Practical and Parallelizable Algorithms for Non-Monotone Submodular Maximization with Size Constraint
This work addresses a fundamental optimization challenge in machine learning and AI, with incremental improvements in approximation ratios and computational efficiency for researchers and practitioners in submodular optimization.
The paper tackles the problem of maximizing non-monotone submodular functions with a size constraint by developing combinatorial and parallelizable algorithms, achieving an improved approximation factor of 0.193 - ε with optimal adaptivity and nearly optimal query complexity, and empirically validating their efficiency against state-of-the-art methods.

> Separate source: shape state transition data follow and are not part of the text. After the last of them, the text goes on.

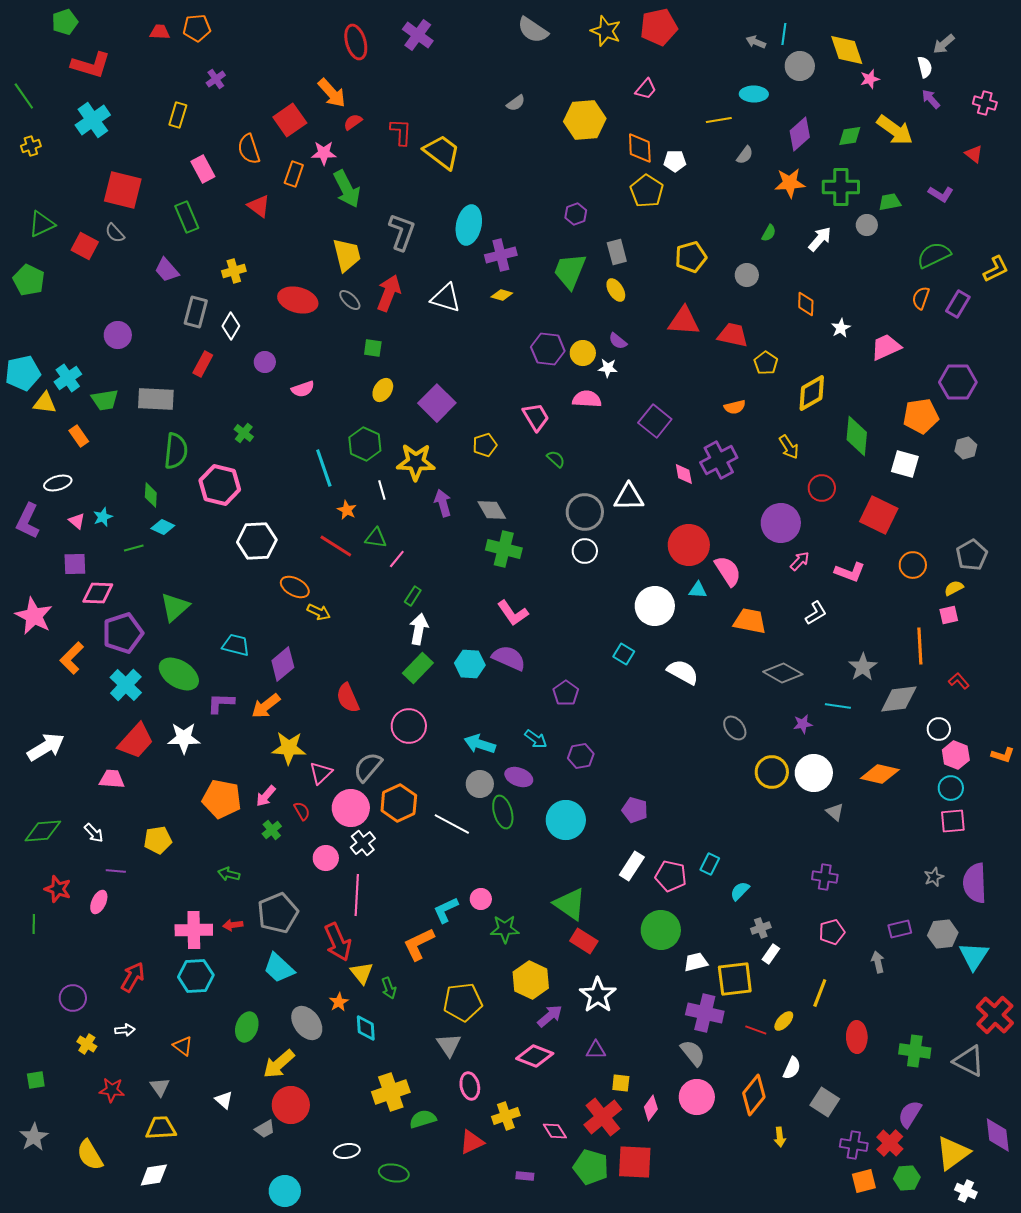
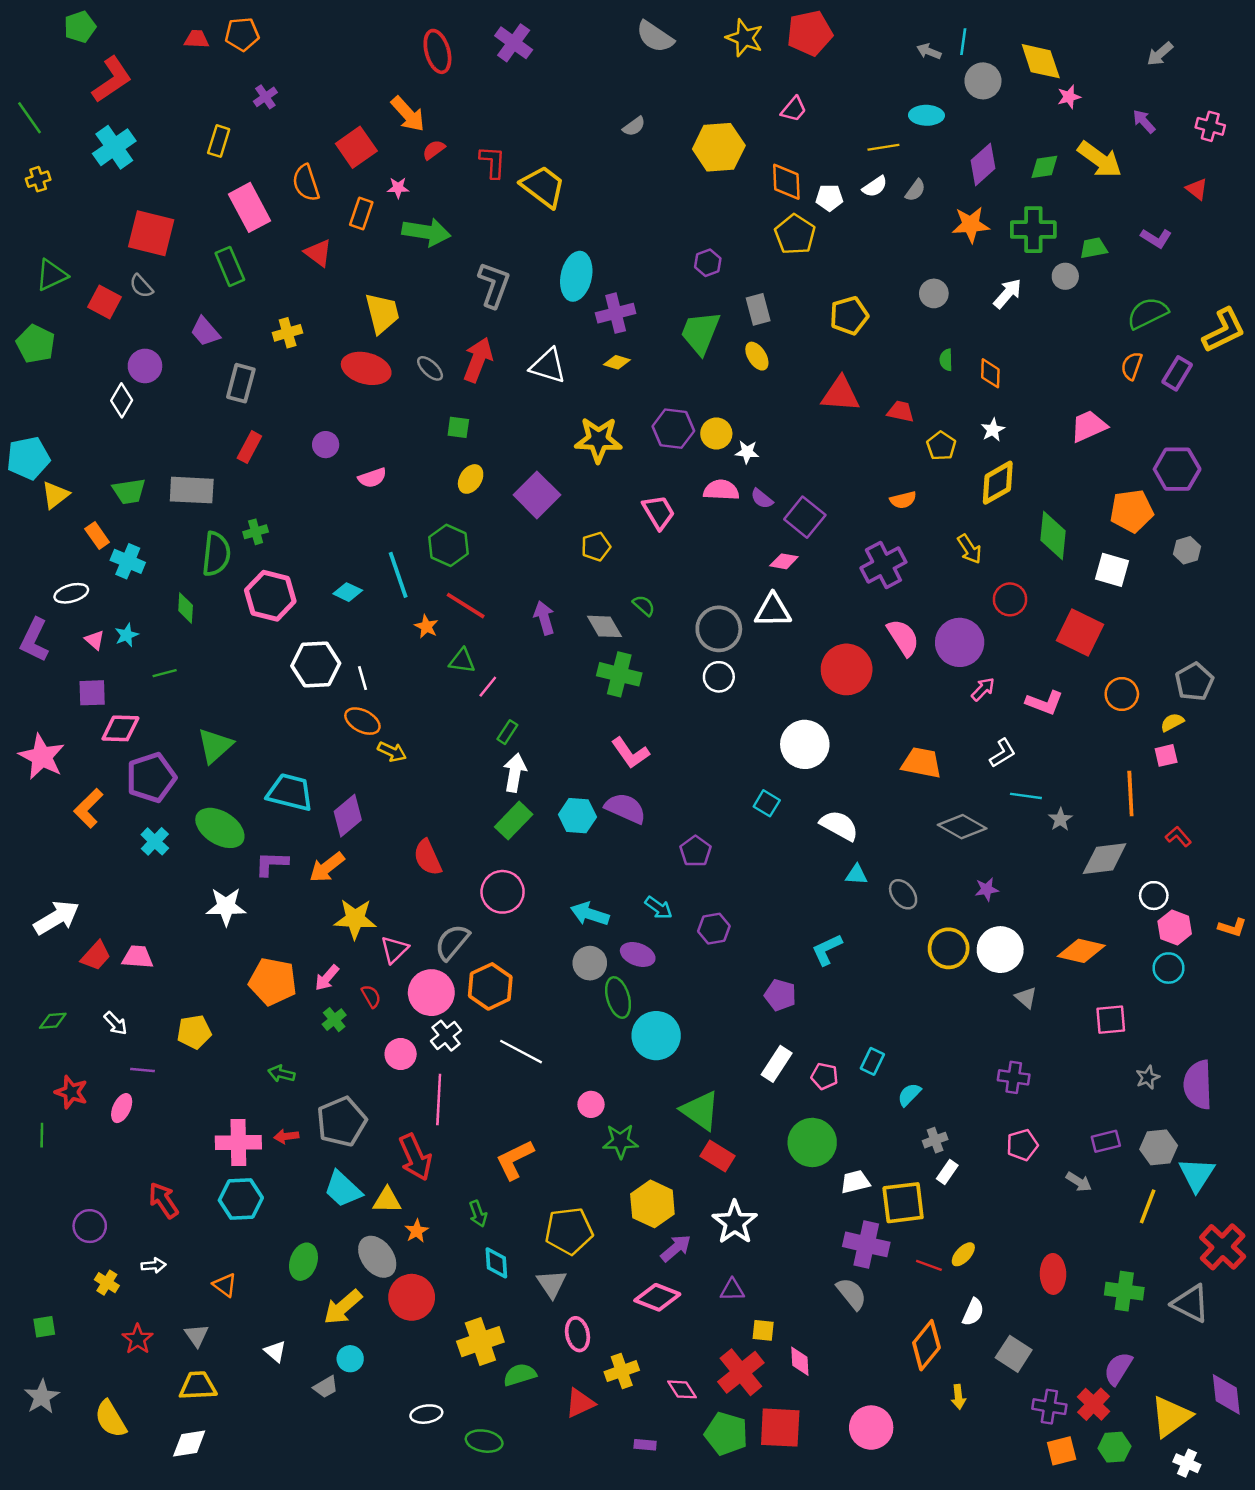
red L-shape: (91, 65) -> (112, 80), turned -51
white semicircle: (925, 67) -> (875, 187), moved, turned 70
pink star: (324, 153) -> (398, 188), size x0.7
pink rectangle: (203, 169) -> (249, 207), size x1.4
green arrow: (347, 189) -> (426, 232), turned -54
green semicircle: (769, 233) -> (946, 360), moved, turned 150
yellow trapezoid: (347, 255) -> (382, 313), moved
yellow L-shape: (996, 269) -> (1224, 330), size x1.4
gray circle: (747, 275) -> (934, 293), moved
white diamond: (231, 326) -> (122, 400), moved
white star: (841, 328) -> (993, 430), moved
purple circle: (118, 335) -> (145, 366), moved
red trapezoid: (733, 335) -> (901, 411), size x0.7
purple semicircle: (618, 341) -> (762, 499), moved
cyan cross: (68, 378) -> (128, 561), moved, turned -32
yellow triangle: (45, 403) -> (55, 495), turned -45
green cross: (244, 433) -> (256, 532), moved, turned 36
green semicircle: (556, 459) -> (644, 606), moved
yellow star: (416, 462) -> (598, 440), moved
pink diamond: (684, 474) -> (784, 561), moved, turned -70
white line: (382, 490) -> (362, 678), moved
cyan diamond: (163, 527) -> (348, 592), moved
red line: (336, 546) -> (466, 606), moved
pink semicircle: (728, 571) -> (903, 637), moved
cyan triangle: (698, 590) -> (856, 875), moved
cyan trapezoid: (236, 645) -> (290, 792), size x1.4
gray star: (863, 667) -> (1060, 819), size x0.7
cyan cross: (126, 685) -> (155, 841), size x0.7
cyan line: (838, 706) -> (1026, 796), moved
red trapezoid: (136, 741) -> (96, 956), moved, size x0.7
cyan circle: (566, 820) -> (656, 1036), moved
pink square: (953, 821) -> (1111, 1020), moved
white line: (452, 824) -> (521, 1052), moved
green diamond: (43, 831) -> (53, 1021), size x0.6
pink pentagon: (671, 876) -> (824, 1076), size x0.7
cyan L-shape: (446, 910) -> (827, 950), moved
gray arrow: (878, 962) -> (1079, 1182), turned 135
yellow triangle: (362, 973) -> (387, 1200), moved, turned -50
red arrow: (133, 977) -> (163, 1200), turned -64
yellow line: (820, 993) -> (1148, 1206), moved
cyan diamond: (366, 1028) -> (496, 1263), moved
red star: (112, 1090) -> (138, 1339), turned 30
pink circle: (697, 1097) -> (871, 1428), moved
red circle: (291, 1105) -> (412, 1297), moved
pink diamond: (651, 1108) -> (800, 1361), turned -40
cyan circle: (285, 1191) -> (350, 1359), moved, size x0.7

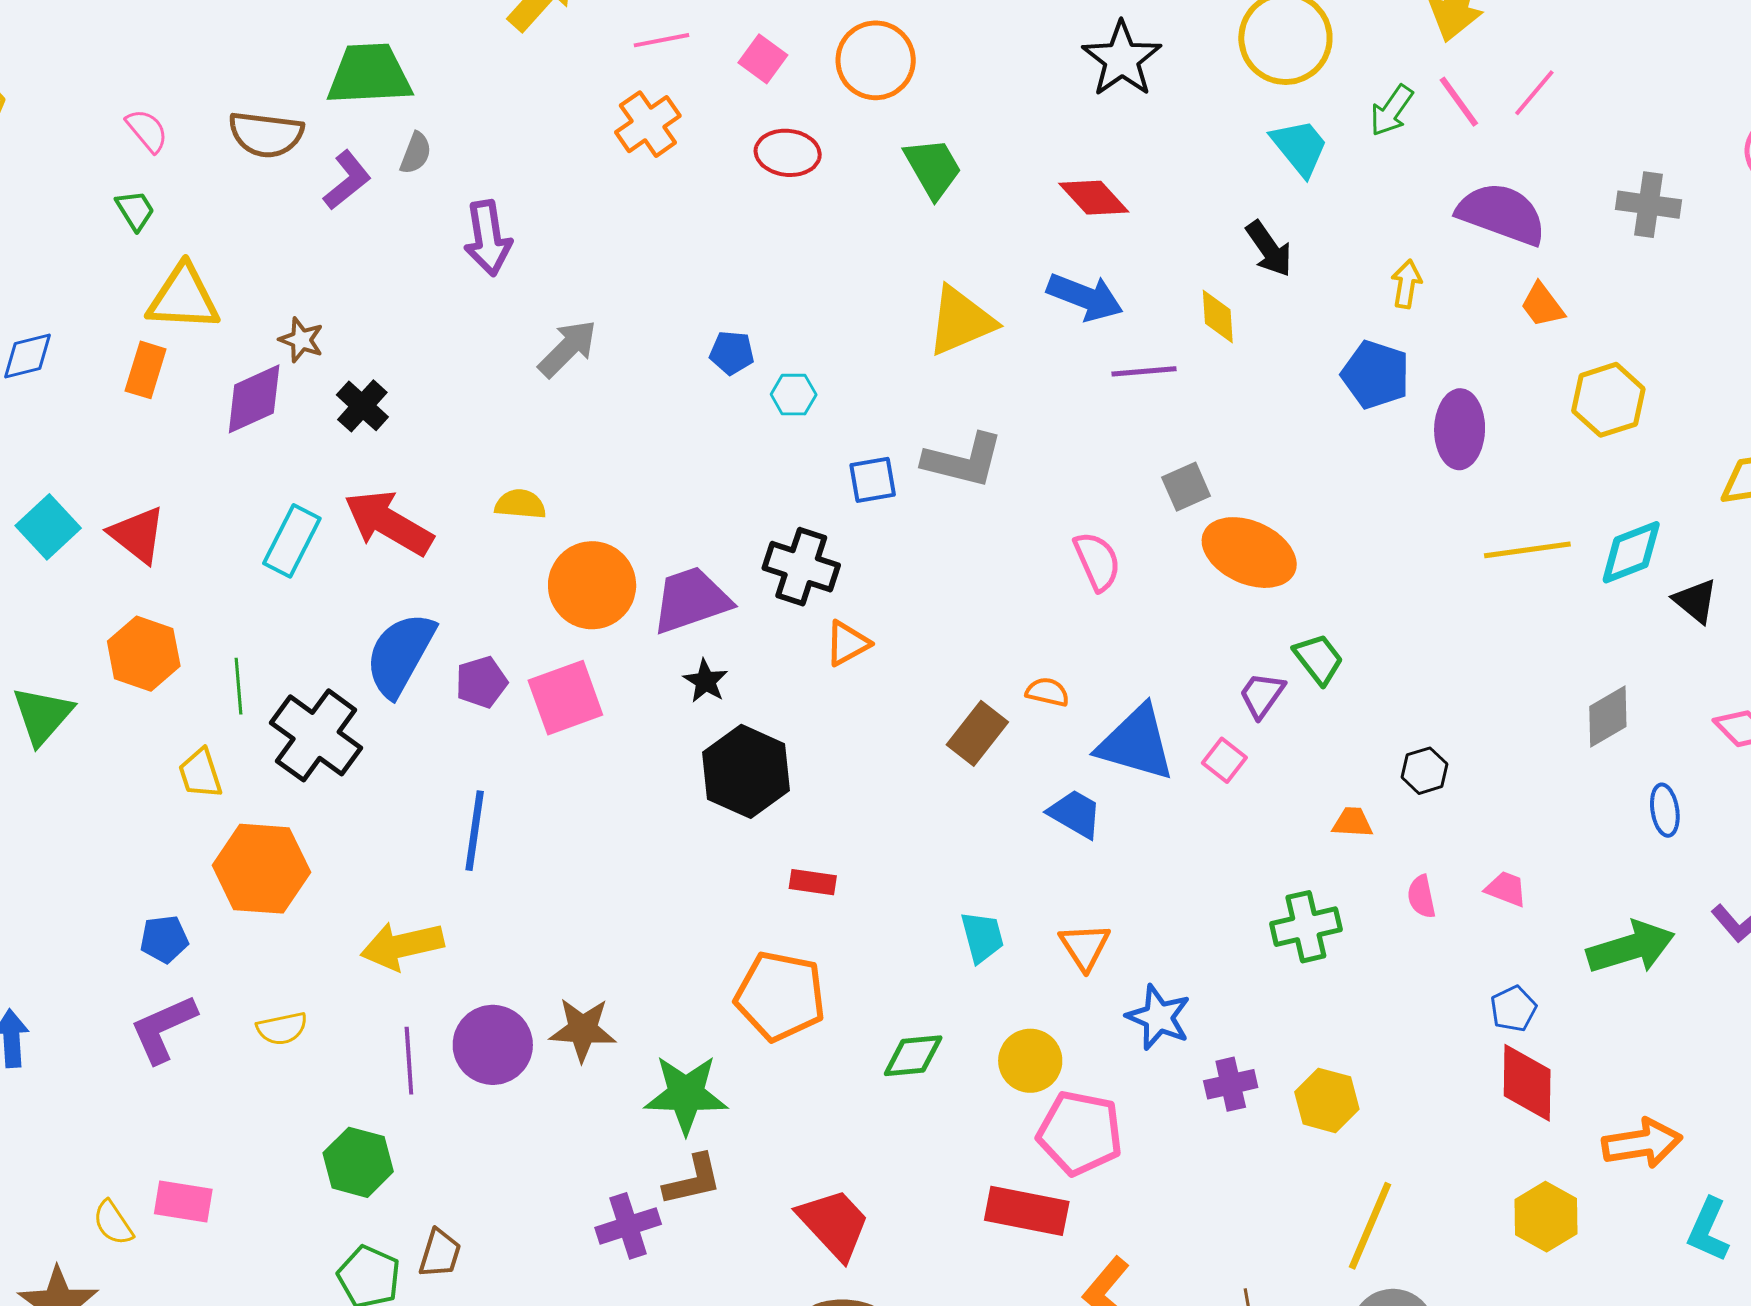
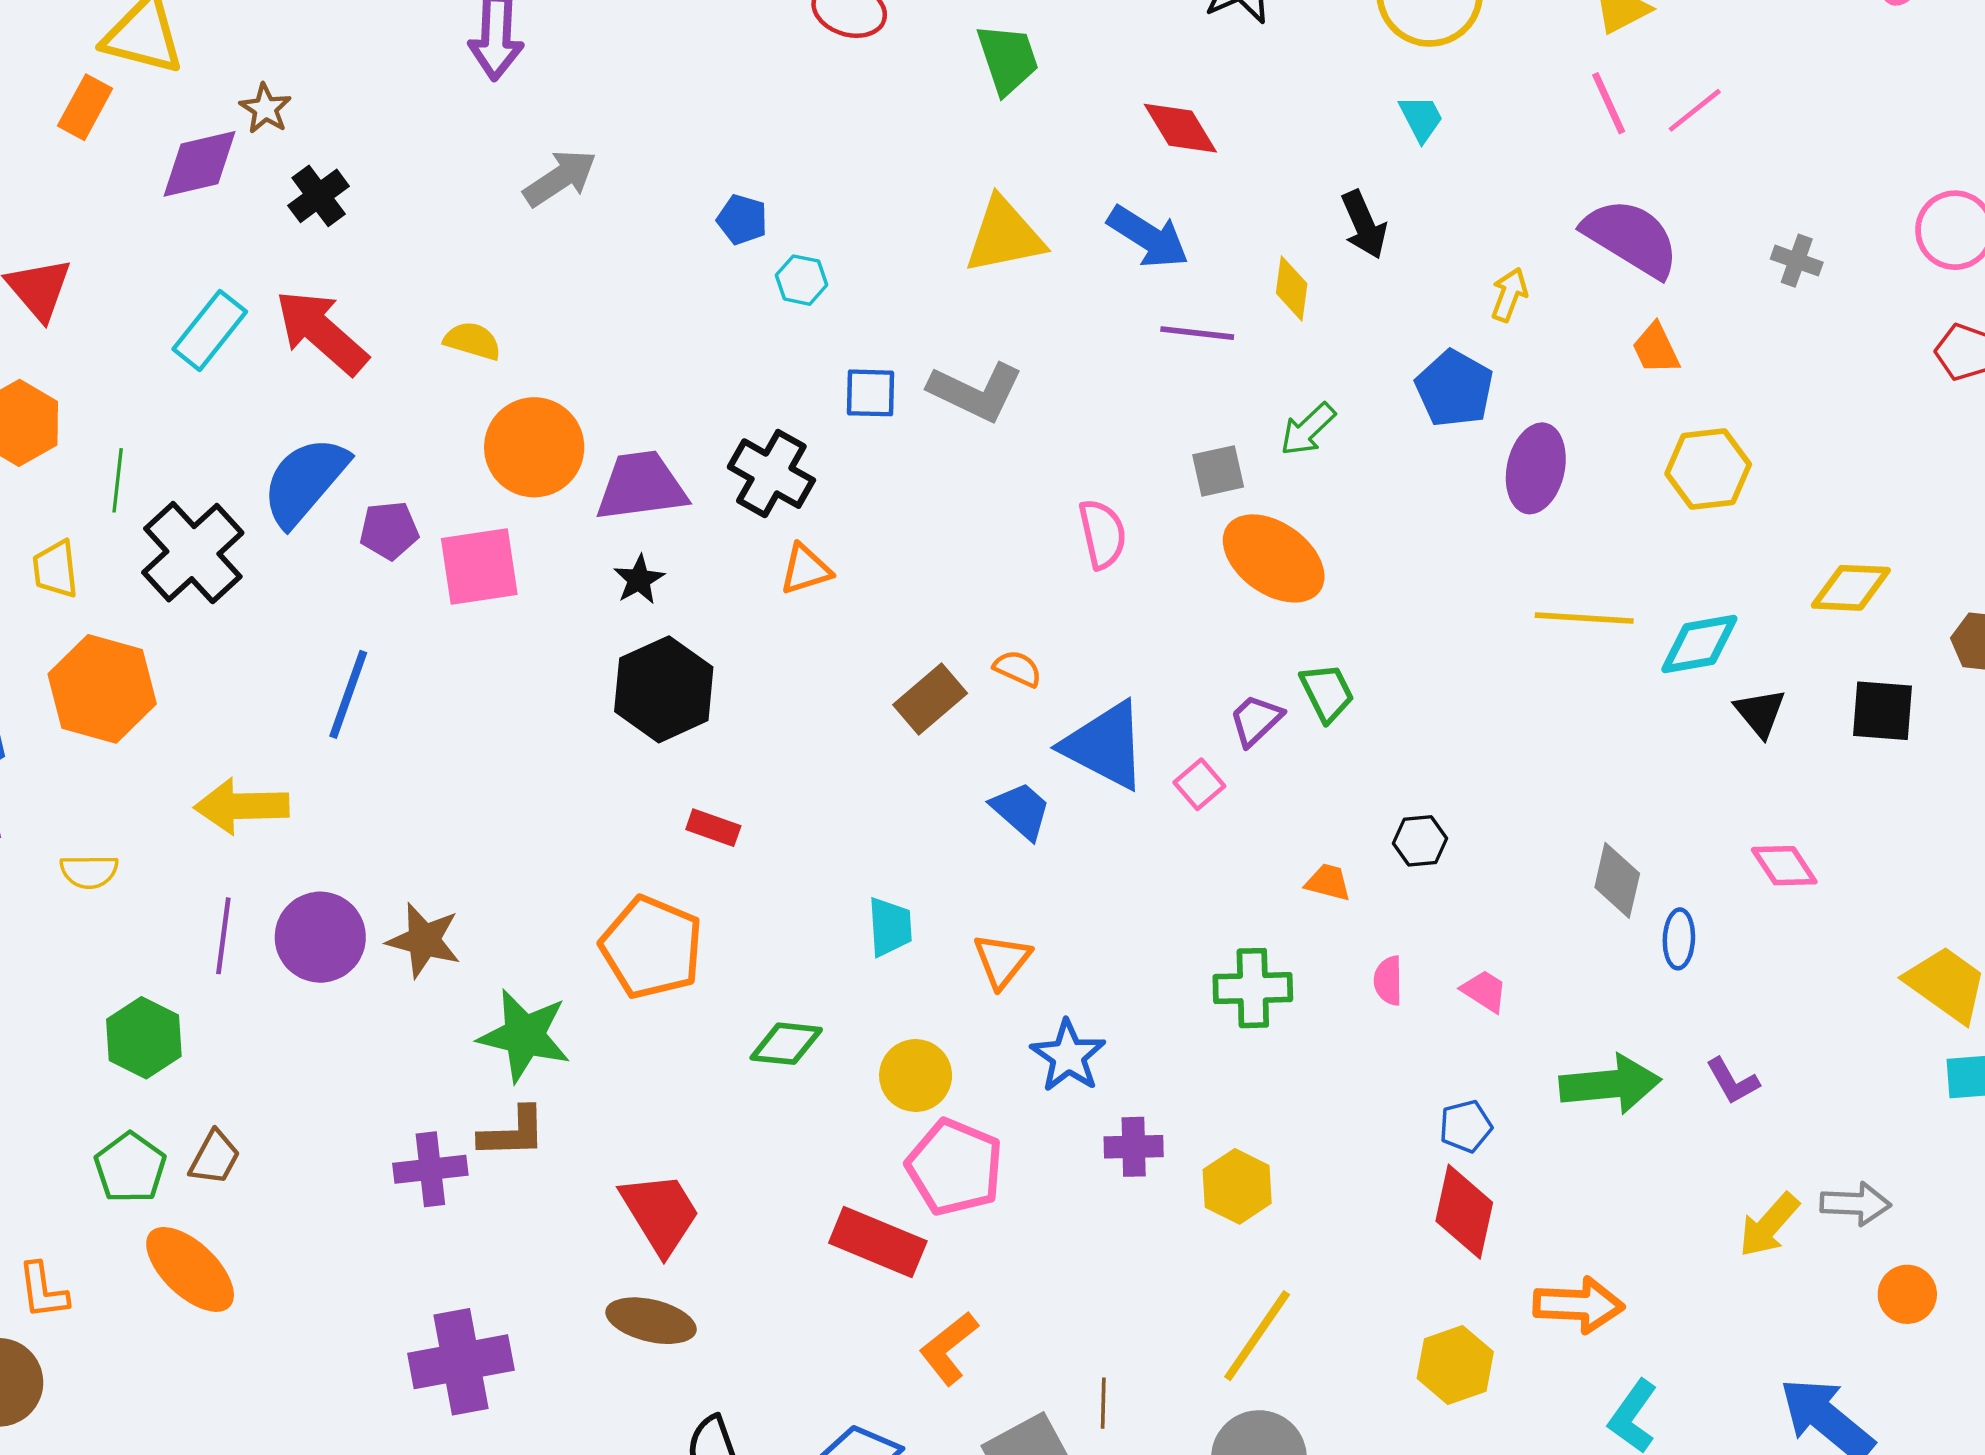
green arrow: (1391, 111) -> (1308, 429), moved
cyan trapezoid: (1300, 147) -> (1421, 118), size x0.7
gray cross: (1649, 205) -> (1797, 261), size x0.7
gray diamond: (1608, 717) -> (1617, 880), moved, turned -58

We present combinatorial and parallelizable algorithms for maximization of a submodular function, not necessarily monotone, with respect to a size constraint. We improve the best approximation factor achieved by an algorithm that has optimal adaptivity and nearly optimal query complexity to $0.193 - \varepsilon$. The conference version of this work mistakenly employed a subroutine that does not work for non-monotone, submodular functions. In this version, we propose a fixed and improved subroutine to add a set with high average marginal gain, ThreshSeq, which returns a solution in $O( \log(n) )$ adaptive rounds with high probability. Moreover, we provide two approximation algorithms. The first has approximation ratio $1/6 - \varepsilon$, adaptivity $O( \log (n) )$, and query complexity $O( n \log (k) )$, while the second has approximation ratio $0.193 - \varepsilon$, adaptivity $O( \log^2 (n) )$, and query complexity $O(n \log (k))$. Our algorithms are empirically validated to use a low number of adaptive rounds and total queries while obtaining solutions with high objective value in comparison with state-of-the-art approximation algorithms, including continuous algorithms that use the multilinear extension.